[Stored dataset items]
━━━━━━
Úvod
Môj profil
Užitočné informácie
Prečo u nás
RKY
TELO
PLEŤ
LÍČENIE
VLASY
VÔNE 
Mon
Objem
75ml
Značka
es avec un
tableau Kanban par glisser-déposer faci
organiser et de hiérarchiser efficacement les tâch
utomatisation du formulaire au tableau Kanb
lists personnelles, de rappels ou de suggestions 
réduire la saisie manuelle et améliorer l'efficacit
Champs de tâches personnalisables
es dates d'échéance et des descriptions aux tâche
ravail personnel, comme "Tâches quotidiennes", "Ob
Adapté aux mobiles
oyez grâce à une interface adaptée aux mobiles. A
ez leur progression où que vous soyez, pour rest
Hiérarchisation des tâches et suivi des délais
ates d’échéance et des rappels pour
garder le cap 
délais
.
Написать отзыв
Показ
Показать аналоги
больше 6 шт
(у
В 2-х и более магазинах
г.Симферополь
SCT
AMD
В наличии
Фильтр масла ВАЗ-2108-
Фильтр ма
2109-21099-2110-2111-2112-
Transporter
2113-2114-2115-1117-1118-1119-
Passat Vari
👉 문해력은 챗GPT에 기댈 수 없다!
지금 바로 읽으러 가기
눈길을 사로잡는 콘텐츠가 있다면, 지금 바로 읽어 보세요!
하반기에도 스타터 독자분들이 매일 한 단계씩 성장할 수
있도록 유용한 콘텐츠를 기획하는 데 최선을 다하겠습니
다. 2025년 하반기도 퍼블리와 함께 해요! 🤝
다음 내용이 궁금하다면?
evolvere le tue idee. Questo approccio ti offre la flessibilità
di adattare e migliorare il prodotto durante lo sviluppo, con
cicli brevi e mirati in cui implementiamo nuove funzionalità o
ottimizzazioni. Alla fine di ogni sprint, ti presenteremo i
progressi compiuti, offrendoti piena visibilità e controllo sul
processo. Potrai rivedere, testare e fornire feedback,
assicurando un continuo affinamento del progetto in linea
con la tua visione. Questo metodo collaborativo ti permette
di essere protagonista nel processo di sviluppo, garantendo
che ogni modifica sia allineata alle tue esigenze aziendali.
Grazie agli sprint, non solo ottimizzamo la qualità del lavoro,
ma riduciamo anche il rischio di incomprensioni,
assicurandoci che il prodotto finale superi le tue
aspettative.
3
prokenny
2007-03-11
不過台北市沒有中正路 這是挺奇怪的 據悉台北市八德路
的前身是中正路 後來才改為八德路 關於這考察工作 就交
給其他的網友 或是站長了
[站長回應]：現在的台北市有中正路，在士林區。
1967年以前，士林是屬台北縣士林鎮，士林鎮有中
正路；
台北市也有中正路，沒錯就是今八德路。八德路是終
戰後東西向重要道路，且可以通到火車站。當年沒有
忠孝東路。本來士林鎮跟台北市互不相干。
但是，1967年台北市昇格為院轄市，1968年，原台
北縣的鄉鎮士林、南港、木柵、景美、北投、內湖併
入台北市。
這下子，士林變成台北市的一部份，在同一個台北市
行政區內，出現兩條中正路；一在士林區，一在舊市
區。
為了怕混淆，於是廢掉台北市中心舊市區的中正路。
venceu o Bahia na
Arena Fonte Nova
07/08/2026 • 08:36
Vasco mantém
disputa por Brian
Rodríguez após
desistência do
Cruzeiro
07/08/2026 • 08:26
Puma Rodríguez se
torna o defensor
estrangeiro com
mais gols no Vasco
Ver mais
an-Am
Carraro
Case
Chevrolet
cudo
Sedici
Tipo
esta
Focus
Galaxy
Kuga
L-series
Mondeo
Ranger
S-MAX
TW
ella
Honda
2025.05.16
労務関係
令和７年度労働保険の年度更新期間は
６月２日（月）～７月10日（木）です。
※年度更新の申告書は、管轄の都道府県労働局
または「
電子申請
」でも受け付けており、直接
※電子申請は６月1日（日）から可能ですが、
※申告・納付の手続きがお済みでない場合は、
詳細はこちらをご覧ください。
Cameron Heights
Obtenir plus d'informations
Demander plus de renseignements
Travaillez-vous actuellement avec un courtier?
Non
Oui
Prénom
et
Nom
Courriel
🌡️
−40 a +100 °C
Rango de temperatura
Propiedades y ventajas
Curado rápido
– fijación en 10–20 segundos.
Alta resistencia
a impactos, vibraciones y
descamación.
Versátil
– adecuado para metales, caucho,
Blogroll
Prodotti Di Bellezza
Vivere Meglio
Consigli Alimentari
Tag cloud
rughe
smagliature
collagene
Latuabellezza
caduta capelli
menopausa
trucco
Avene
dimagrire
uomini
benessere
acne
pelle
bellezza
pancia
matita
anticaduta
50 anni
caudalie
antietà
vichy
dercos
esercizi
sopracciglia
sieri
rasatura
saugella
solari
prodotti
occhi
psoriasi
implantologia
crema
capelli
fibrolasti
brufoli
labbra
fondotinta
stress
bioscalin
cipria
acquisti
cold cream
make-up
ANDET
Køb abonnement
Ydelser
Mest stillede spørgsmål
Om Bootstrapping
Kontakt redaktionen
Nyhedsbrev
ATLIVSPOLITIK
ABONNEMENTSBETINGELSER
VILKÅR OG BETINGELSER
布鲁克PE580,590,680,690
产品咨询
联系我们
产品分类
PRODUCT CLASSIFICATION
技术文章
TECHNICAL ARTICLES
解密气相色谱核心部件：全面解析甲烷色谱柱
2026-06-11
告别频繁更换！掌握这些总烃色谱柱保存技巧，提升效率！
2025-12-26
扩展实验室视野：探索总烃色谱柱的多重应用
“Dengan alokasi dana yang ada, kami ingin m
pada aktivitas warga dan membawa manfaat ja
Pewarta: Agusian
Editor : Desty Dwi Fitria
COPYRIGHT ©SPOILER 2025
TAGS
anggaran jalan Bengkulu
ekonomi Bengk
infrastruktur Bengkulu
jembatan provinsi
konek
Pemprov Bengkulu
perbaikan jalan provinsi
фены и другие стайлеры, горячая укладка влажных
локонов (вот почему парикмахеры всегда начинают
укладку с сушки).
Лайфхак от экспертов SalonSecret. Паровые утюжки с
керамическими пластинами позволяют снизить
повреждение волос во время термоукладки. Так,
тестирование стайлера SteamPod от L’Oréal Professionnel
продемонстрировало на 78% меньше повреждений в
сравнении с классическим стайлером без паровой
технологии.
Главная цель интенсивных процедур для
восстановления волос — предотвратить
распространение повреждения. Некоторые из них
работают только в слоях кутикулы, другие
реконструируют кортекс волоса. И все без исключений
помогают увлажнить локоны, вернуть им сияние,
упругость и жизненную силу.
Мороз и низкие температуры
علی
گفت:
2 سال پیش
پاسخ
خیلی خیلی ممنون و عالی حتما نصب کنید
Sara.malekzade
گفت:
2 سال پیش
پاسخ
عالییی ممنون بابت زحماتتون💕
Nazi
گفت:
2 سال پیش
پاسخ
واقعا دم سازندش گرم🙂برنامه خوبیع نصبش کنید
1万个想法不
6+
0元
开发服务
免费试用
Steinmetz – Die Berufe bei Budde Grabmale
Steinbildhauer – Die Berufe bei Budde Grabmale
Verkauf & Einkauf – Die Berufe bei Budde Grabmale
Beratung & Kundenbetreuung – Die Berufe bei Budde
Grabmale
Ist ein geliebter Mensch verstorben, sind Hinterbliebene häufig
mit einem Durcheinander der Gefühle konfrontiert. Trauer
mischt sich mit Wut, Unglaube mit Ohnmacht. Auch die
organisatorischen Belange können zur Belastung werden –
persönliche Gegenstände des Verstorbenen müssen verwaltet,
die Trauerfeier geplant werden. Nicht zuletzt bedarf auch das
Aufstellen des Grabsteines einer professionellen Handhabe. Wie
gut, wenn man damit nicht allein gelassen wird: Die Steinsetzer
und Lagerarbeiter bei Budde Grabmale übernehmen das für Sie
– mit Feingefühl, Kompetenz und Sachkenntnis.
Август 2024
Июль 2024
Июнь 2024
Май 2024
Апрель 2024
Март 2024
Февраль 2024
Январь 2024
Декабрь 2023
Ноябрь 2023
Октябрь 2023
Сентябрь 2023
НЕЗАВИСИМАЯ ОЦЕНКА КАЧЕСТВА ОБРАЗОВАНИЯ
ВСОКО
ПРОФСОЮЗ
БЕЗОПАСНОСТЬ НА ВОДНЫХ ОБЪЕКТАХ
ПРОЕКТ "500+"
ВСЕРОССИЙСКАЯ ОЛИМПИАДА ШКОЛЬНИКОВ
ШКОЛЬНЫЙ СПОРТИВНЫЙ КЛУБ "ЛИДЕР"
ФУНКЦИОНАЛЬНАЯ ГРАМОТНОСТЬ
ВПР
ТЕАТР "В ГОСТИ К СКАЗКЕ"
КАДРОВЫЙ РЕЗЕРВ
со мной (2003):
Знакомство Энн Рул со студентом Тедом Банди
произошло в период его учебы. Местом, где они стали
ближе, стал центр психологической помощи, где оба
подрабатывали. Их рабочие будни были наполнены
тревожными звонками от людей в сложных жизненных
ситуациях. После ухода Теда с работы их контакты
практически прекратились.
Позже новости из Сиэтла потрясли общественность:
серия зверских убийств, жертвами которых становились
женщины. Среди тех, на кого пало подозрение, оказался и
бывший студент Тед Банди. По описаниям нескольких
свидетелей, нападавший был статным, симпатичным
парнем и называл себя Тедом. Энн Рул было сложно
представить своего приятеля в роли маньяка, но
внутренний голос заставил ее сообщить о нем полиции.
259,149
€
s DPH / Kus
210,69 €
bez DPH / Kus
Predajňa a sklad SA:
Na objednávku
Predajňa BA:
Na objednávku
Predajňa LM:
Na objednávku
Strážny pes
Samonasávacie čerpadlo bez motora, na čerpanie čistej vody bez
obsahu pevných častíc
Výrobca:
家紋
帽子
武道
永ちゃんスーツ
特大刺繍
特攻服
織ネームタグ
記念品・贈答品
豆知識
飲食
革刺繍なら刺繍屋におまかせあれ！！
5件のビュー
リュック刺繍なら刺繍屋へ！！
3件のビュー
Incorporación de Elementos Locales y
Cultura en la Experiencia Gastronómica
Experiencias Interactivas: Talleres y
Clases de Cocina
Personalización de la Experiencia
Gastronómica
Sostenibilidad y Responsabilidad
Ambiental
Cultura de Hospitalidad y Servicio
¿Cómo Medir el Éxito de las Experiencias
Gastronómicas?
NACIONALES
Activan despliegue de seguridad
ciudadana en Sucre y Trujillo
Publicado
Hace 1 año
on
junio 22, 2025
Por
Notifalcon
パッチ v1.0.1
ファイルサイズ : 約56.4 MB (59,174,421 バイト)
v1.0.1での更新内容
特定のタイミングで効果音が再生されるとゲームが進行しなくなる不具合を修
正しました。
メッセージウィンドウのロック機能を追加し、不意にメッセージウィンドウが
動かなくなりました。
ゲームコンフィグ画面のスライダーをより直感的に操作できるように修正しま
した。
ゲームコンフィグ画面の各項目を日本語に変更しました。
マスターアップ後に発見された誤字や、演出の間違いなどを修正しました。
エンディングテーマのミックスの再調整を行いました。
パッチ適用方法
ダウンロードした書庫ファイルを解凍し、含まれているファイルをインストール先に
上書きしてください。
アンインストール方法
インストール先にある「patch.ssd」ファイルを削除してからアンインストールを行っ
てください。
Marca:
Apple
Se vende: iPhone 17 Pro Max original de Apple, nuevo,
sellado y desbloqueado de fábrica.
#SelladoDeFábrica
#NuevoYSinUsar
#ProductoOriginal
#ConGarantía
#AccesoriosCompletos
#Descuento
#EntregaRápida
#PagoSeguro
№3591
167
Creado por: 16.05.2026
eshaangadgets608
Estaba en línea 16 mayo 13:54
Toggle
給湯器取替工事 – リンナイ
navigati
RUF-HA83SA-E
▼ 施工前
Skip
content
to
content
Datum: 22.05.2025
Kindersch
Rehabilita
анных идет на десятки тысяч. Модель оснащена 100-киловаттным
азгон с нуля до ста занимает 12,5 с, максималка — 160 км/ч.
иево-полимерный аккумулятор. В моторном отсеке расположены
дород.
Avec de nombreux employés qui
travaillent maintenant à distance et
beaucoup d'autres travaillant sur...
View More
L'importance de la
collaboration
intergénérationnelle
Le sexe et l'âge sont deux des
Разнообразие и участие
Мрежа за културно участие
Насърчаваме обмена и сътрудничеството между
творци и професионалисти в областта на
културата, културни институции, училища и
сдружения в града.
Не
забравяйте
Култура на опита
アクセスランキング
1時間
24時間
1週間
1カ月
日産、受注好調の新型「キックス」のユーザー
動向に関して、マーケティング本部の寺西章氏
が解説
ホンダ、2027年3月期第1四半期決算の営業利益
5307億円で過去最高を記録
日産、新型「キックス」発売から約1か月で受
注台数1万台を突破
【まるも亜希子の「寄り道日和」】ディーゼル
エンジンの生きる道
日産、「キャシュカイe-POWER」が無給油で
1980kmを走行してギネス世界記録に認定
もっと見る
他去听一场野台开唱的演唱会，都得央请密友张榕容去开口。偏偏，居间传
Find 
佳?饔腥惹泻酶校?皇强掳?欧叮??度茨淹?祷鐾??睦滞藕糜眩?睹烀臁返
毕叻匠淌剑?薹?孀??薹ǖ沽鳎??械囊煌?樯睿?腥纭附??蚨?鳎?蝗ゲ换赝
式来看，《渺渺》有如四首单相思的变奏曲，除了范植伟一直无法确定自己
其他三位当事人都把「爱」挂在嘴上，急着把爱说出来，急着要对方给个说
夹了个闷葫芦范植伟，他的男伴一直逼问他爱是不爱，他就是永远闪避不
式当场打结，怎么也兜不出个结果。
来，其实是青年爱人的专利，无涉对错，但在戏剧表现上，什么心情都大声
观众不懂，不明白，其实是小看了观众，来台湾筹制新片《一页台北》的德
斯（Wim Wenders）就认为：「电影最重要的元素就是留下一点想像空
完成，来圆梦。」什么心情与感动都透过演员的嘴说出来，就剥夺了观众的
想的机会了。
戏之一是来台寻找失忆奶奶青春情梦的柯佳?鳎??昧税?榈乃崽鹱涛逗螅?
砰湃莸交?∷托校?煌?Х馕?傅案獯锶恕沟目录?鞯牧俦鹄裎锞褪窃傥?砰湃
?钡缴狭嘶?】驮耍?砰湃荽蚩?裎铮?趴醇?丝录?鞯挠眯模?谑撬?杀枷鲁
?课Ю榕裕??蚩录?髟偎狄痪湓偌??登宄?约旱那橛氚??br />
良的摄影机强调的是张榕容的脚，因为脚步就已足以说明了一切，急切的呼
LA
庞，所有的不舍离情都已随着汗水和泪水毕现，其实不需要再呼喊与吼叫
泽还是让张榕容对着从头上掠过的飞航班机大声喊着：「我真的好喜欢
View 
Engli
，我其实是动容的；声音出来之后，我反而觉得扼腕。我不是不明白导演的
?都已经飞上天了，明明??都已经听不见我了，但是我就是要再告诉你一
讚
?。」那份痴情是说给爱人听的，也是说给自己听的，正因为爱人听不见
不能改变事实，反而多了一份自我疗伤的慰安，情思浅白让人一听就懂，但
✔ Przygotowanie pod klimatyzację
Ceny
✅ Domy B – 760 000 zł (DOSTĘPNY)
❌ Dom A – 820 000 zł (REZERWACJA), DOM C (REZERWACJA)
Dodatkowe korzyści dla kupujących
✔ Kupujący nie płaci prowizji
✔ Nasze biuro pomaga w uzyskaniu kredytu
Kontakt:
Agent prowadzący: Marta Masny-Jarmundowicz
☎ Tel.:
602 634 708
━━━━━━
**Work to be completed:** Pull out all lines in the data above that include "sprint".

**Task solution:**
ottimizzazioni. Alla fine di ogni sprint, ti presenteremo i
Grazie agli sprint, non solo ottimizzamo la qualità del lavoro,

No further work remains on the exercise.